There are a couple of takes on this.
One is like “big data and data analytics supplanting doctors.”
So Dr. Cary Oberije certainly knows how to gain popularity with conventional-minded doctors.
In Mathematical Models Out-Perform Doctors in Predicting Cancer Patients’ Responses to Treatment she reports on research showing predictive models are better than doctors at predicting the outcomes and responses of lung cancer patients to treatment… “The number of treatment options available for lung cancer patients are increasing, as well as the amount of information available to the individual patient. It is evident that this will complicate the task of the doctor in the future,” said the presenter, Dr Cary Oberije, a postdoctoral researcher at the MAASTRO Clinic, Maastricht University Medical Center, Maastricht, The Netherlands. “If models based on patient, tumor and treatment characteristics already out-perform the doctors, then it is unethical to make treatment decisions based solely on the doctors’ opinions. We believe models should be implemented in clinical practice to guide decisions.”
Dr Oberije says,
“Correct prediction of outcomes is important for several reasons… First, it offers the possibility to discuss treatment options with patients. If survival chances are very low, some patients might opt for a less aggressive treatment with fewer side-effects and better quality of life. Second, it could be used to assess which patients are eligible for a specific clinical trial. Third, correct predictions make it possible to improve and optimise the treatment. Currently, treatment guidelines are applied to the whole lung cancer population, but we know that some patients are cured while others are not and some patients suffer from severe side-effects while others don’t. We know that there are many factors that play a role in the prognosis of patients and prediction models can combine them all.”
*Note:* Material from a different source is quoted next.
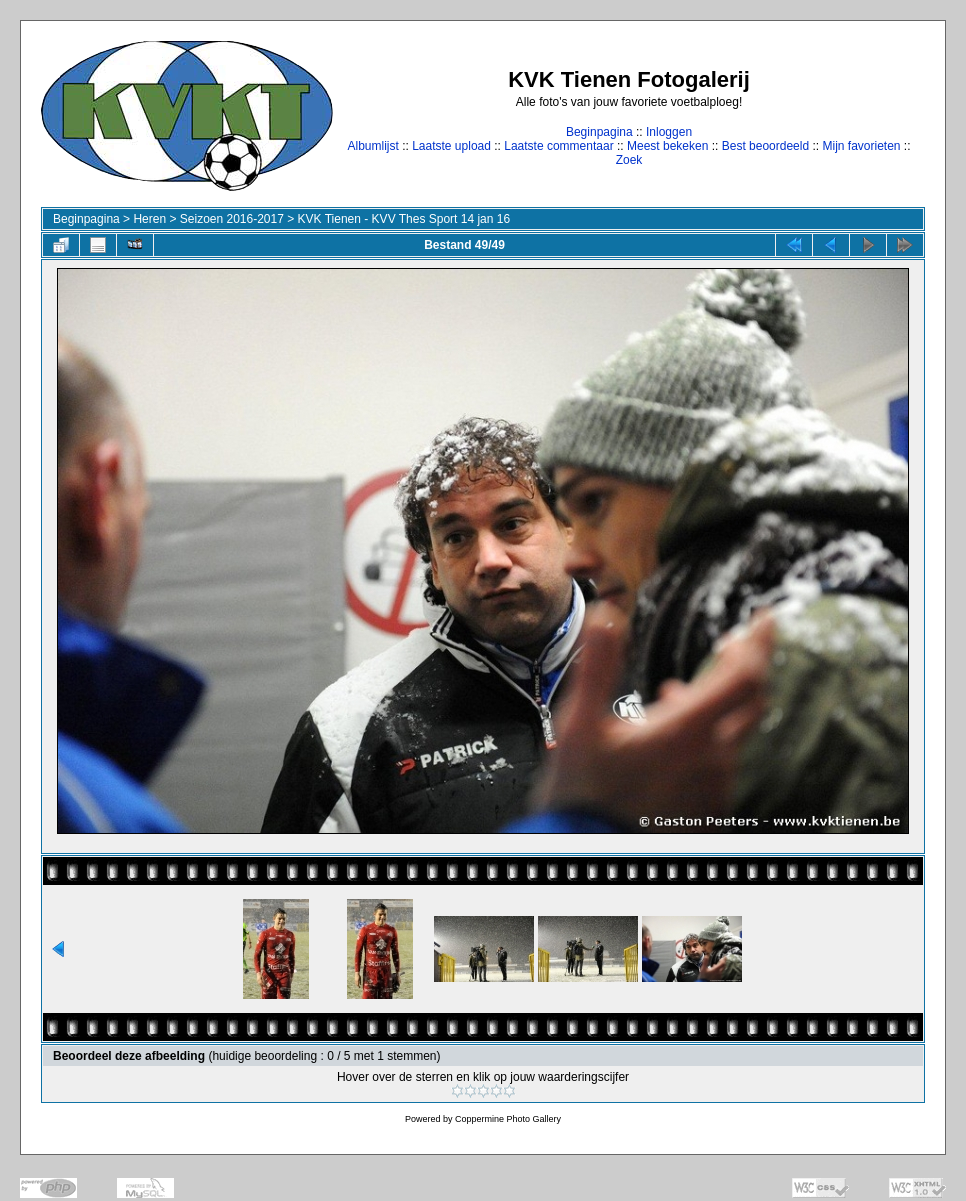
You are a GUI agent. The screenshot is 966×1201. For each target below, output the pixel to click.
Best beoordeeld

At present, prediction models are not used as widely as they could be by doctors…. some models lack clinical credibility; others have not yet been tested; the models need to be available and easy to use by doctors; and many doctors still think that seeing a patient gives them information that cannot be captured in a model.
Dr. Oberije asserts, Our study shows that it is very unlikely that a doctor can outperform a model.
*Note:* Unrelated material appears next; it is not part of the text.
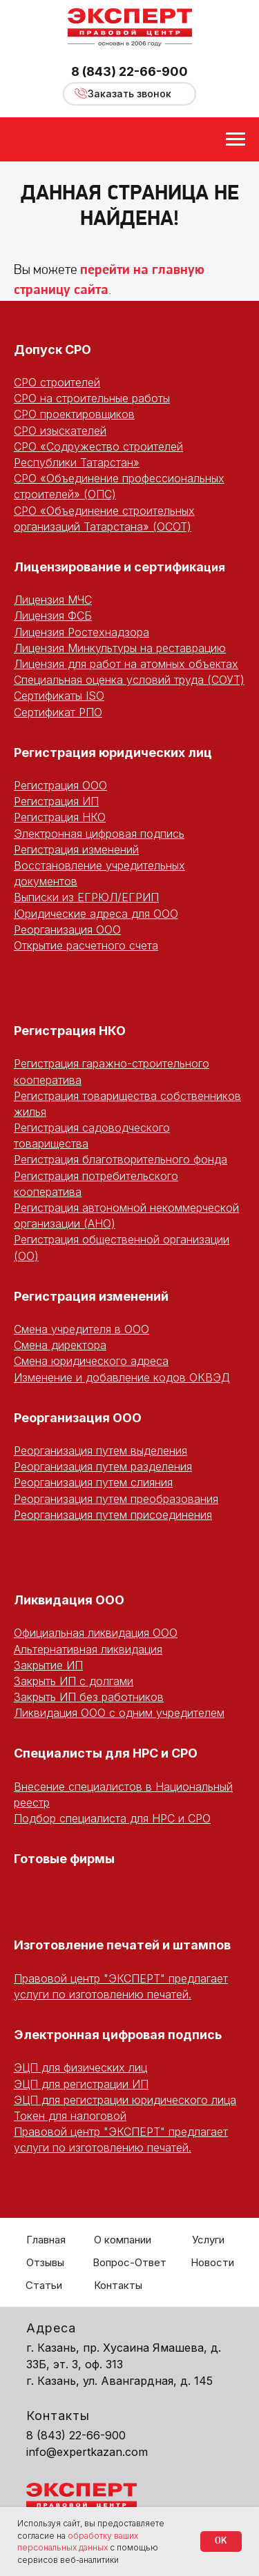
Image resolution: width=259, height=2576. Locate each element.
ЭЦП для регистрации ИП (81, 2084)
I think Dr. Oberije is probably right that physicians could do well to avail themselves of broader medical databases – on prostate conditions, for example – rather than sort of shooting from the hip with each patient.
The other approach is “teamwork between physicians, data and other analysts should be the goal.”
The IMO program’s approach is to develop mathematical models and computer simulations to link data that is obtained in a laboratory and the clinic. The models can provide insight into which drugs will or will not work in a clinical setting, and how to design more effective drug administration schedules, especially for drug combinations. The investigators collaborate with experts in the fields of biology, mathematics, computer science, imaging, and clinical science.
“Limited penetration may be one of the main causes that drugs that showed good therapeutic effect in laboratory experiments fail in clinical trials,” explained Rejniak. “Mathematical modeling can help us understand which tumor, or drug-related factors, hinder the drug penetration process, and how to overcome these obstacles.”
A similar story cropped up in in the Boston Globe – Harvard researchers use math to find smarter ways to defeat cancer
Now, a new study authored by an unusual combination of Harvard mathematicians and oncologists from leading cancer centers uses modeling to predict how tumors mutate to foil the onslaught of targeted drugs. The study suggests that administering targeted medications one at a time may actually insure that the disease will not be cured. Instead, the study suggests that drugs should be given in combination.